Le philosophe français, comme on le voit, souligne l’impossibilité de sortir d’un schéma logique imposé et normatif dans l’accueil et l’interprétation du discours de l’Autre. Et Barthes, après lui, indique quelles pourraient être les réponses à cette tentative de réduire le discours – et, en particulier, le discours poétique –, à la servitude d’une langue grégaire, en cherchant à enfermer l’exception dans un paradigme herméneutique partagé : pour reprendre ses termes, s’entêter, se déplacer et jouer, trois manières complémentaires et/ou alternatives de s’opposer avec force au pouvoir normatif du canon, en maintenant intacte la capacité de l’écrivain à inventer à l’intérieur d’une langue propre et inaliénable ou d’échapper à un usage et un abus du discours qu’il invente, en choisissant, à la limite, d’abjurer ce qu’il a écrit.

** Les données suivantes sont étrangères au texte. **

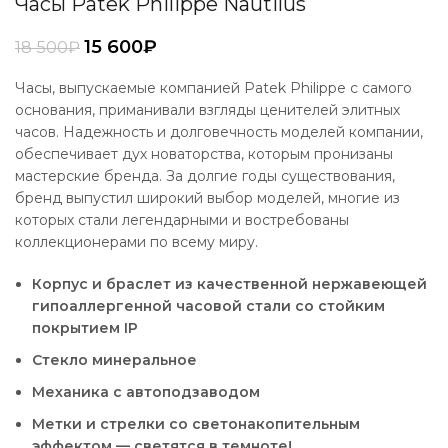
Часы Patek Philippe Nautilus
15 600
₽
18 500
₽
Часы, выпускаемые компанией Patek Philippe с самого
основания, приманивали взгляды ценителей элитных
часов. Надежность и долговечность моделей компании,
обеспечивает дух новаторства, которым пронизаны
мастерские бренда. За долгие годы существования,
бренд выпустил широкий выбор моделей, многие из
которых стали легендарными и востребованы
коллекционерами по всему миру.
Корпус и браслет из качественной нержавеющей
гипоаллергенной часовой стали со стойким
покрытием IP
Стекло минеральное
Механика с автоподзаводом
Метки и стрелки со светонакопительным
эффектом — светятся в темноте!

Pour en venir à l’« étrange » affaire de Qorpo-Santo, pseudonyme ou presque hétéronyme (étant donné qu’il ne fait référence à lui-même qu’à la troisième personne) de Joaquim de Campos Leão, écrivain insoumis et marginalisé qui vécut entre 1829 et 1883 dans la ville de Porto Alegre, dans le Rio Grande do Sul, où il fut pour le moins ignoré, et où il se vit même exclu de toute responsabilité publique, nous pouvons aisément lui appliquer les postulats théoriques élaborés par les deux grands sémiologues et philosophes français presqu’un siècle plus tard. En effet, Qorpo-Santo a toujours rejeté, depuis le choix de la graphie de son nom de plume, la langue imposée par la norme, en modelant, à partir de celle-ci, un langage illégal qui lui est propre, et dont rend déjà compte le titre de ses œuvres complètes en neuf volumes : Ensiqlopèdia ou seis mezes de huma enfermidade (Ensiqlopédie ou siss mois d’hune infirmité).


 

Une œuvre qui, dès le départ, s’inscrit comme une infraction au discours dominant et qui s’écrit à l’« extérieur » d’une logique semblant détruire toutes les disciplines, tous les paradigmes et tous les dispositifs. En effet, dans sa très vaste production, dans la véritable avalanche d’écrits que Qorpo-Santo a produit et par laquelle il a lui-même fini, dans son identité d’auteur et d’être humain, par être submergé, on trouve des textes de nature extrêmement diverses : des œuvres théâtrales, des chroniques, des récits, des lettres et des notices biographiques. Une nébuleuse, ou une constellation discursive constituée d’objets divers et de formes hétérogènes dans laquelle il est impossible de trouver un véritable fil conducteur, ne fût-ce celui du désir d’ouvrir un espace à une prolifération incontrôlée de mots, de sons, d’images. En effet, c’est seulement en suivant le logique du désir, d’un corps traversé et sanctifié par la volonté de dire et de se dédire, de savoir et d’oublier, que nous pouvons – sans parvenir, pourtant, à annuler le partage – prêter l’oreille, dans un silence également religieux, « sacré » par l’exposition indécente d’un corps, à ce discours « investi par le désir, et qui se juge lui-même – dans la plus grande exaltation ou l’angoisse la plus profonde – chargé de terribles pouvoirs »4.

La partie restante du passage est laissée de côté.